Introduction: Question from the October 2009 Luncheon

At the end of the October 2009 CSEG technical luncheon, the question was posed as to how curvature attributes could be used to infer actual fracture densities. To be efficient with time, the statement that “Curvature may infer fracture variation” had been shortened to “Curvature predicts fractures”. In reality, it might be more correct to say “infer” than “predict” since curvature does not directly detect fractures. That being said, we do use curvature attributes as a predictor of fractures. The missing step in prediction is calibration to actual fracture density values. As small a step as calibration may seem to be- only as significant as the difference between the words infer and predict- the act of calibration is in no sense an easy one.

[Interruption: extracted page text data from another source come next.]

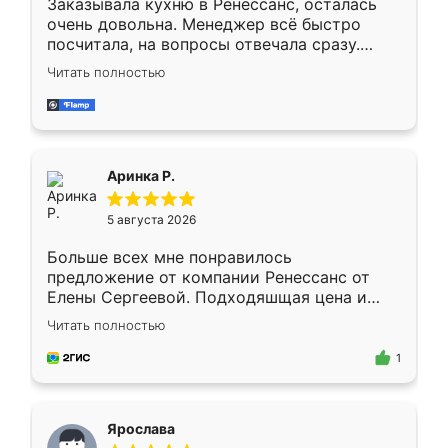
Заказывала кухню в Ренессанс, осталась
очень довольна. Менеджер всё быстро
посчитала, на вопросы отвечала сразу.
Замерщик приехал в субботу, подошёл к
Читать полностью
делу со всей ответственностью. Собрали
за день, ребята работали аккуратно, даже
пыли почти не было. Качество отличное,
ящики ходят плавно, ничего не скрипит.
Всё подошло как влитое.
Аринка Р.
5 августа 2026
Больше всех мне понравилось
предложение от компании Ренессанс от
Елены Сергеевой. Подходяшщая цена и
короткие сроки изготовления. Приехавший
Читать полностью
для замера сотрудник Владислав
предложил по моему эскизу самый
1
подходящий вариант шкафа. Немного его
видоизменил, получилось даже лучше, чем
я хотела.
Ярослава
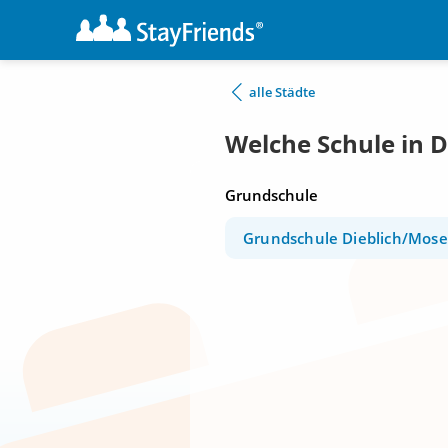
alle Städte
Welche Schule in D
Grundschule
Grundschule Dieblich/Mose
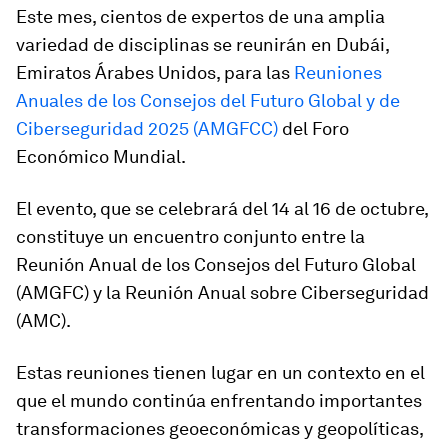
Este mes, cientos de expertos de una amplia
variedad de disciplinas se reunirán en Dubái,
Emiratos Árabes Unidos, para las
Reuniones
Anuales de los Consejos del Futuro Global y de
Ciberseguridad 2025 (AMGFCC)
del Foro
Económico Mundial.
El evento, que se celebrará del 14 al 16 de octubre,
constituye un encuentro conjunto entre la
Reunión Anual de los Consejos del Futuro Global
(AMGFC) y la Reunión Anual sobre Ciberseguridad
(AMC).
Estas reuniones tienen lugar en un contexto en el
que el mundo continúa enfrentando importantes
transformaciones geoeconómicas y geopolíticas,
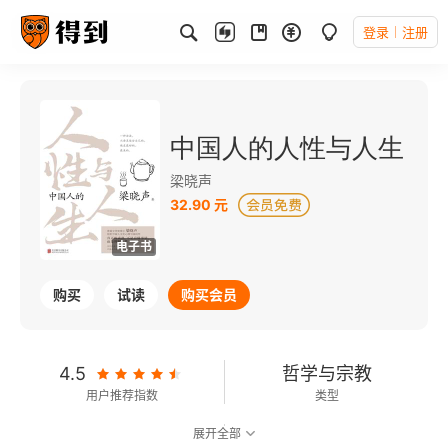
登录
注册
中国人的人性与人生
梁晓声
32.90 元
电子书
购买
试读
购买会员
4.5
哲学与宗教
用户推荐指数
类型
展开全部
可以朗读
151千字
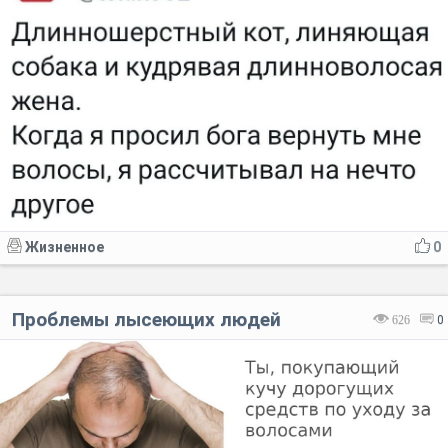
Жизненное
0
Проблемы лысеющих людей
626
0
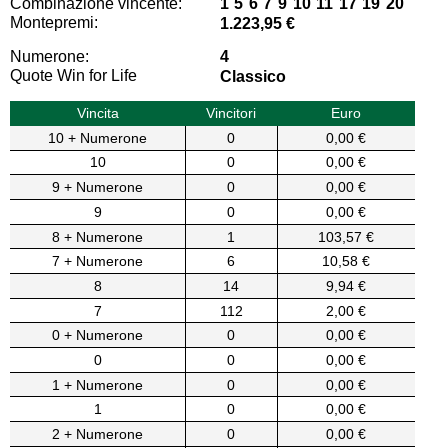
Combinazione vincente:
1 5 6 7 9 10 11 17 19 20
Montepremi:
1.223,95 €
Numerone:
4
Quote Win for Life
Classico
Vincita
Vincitori
Euro
10 + Numerone
0
0,00 €
10
0
0,00 €
9 + Numerone
0
0,00 €
9
0
0,00 €
8 + Numerone
1
103,57 €
7 + Numerone
6
10,58 €
8
14
9,94 €
7
112
2,00 €
0 + Numerone
0
0,00 €
0
0
0,00 €
1 + Numerone
0
0,00 €
1
0
0,00 €
2 + Numerone
0
0,00 €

There are many different attributes that are used in the effort to predict or infer fractures. There are commonalities in the calibration of any and all of these attributes, but also some differences. These differences are related to the connection the attribute has to fractures. Some attributes, such as azimuthal AVO and azimuthal velocity analysis are direct detection methods. These methods have physical criteria that must be met in order for their methodologies to be valid. For instance, some small angle applications of Ruger’s equation require that fractures be nearly vertical and in similar azimuthal alignment (Goodway et al, 2006). There are variations on this class of method that may have greater flexibility. A discussion of these methods is beyond the scope of this short note, but it is worth pointing out that for these methods, we must understand something about the nature of the fractures, their orientation, and likely variation. We have chosen to delve deeper into curvature methods in this note simply out of interest born from the recent CSEG luncheon question. Curvature methods are related to fractures through their representation of strain in the earth (Nelson, 2001). Strain is one of many causes in the development of fractures and their variation. Since curvature does not directly detect fractures, but is causally related to them, calibration of curvature requires an understanding of stress, strain, and the other causal variables of fractures. The work of calibrating curvature to fracture density thus requires that we understand more about fractures, how, and why they form.

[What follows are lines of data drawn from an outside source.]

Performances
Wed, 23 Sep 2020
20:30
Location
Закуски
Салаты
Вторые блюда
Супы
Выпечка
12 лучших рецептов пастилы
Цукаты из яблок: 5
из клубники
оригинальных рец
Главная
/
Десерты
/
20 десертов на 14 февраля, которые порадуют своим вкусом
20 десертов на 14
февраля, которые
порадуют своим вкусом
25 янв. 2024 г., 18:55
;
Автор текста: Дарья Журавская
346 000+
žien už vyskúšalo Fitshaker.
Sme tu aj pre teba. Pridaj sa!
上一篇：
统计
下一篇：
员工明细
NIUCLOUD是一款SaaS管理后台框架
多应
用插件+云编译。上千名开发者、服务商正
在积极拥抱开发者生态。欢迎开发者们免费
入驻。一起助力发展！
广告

Calibration to fracture densities requires the combined use of physical knowledge of fracture causes and behavior with control data. Ronald Nelson (2001) published an exemplary work called Geologic Analysis of Naturally Fractured Reservoirs. Nelson’s book is a milestone in terms of collecting previously published studies, laboratory, and field data on the behavior of fractured reservoirs. Nelson’s description of the causes of fracture development is comprehensive, but is not geophysically focused. Our short note essentially applies and describes Nelson’s principles to the calibration of 3D seismic curvature data. We recommend further that interested persons read Nelson’s book, which we have borrowed heavily from. In no sense is this note comprehensive, and we must admit that generalizations are used liberally throughout this note. This has been done in the hope of capturing at least enough of a flavor of the key elements to be considered in curvature based fracture prediction and calibration that the oil and gas explorer has a starting point from which to attack the problem in greater detail.

Many Kinds of Fractures

Fractures are a kind of deformation in the rock as a result of stresses on that rock. The present-day fractures are formed as a result of the total stress history that a rock has undergone, i.e. the history of the stress field as well as the physical changes that the rock has undergone as it is buried and gets consolidated/ compacted. The present-day stress field is a combined action of the tectonic stresses in the area, the overburden pressure, the pore-fluid pressure, local stress effects, and the material rock properties among other things. So any attempt at prediction/ inference of fractures would need complete details of such processes and their understanding as well as how the present-day shapes are related to them, which is not always an easy task. To break the daunting problem of understanding and predicting fractures into more easily dealt with components, we could start by considering the main classes of fracture systems we are likely to encounter in oil and gas exploration and development, the types of compressive fractures we will likely encounter, and the morphology of the fractures themselves.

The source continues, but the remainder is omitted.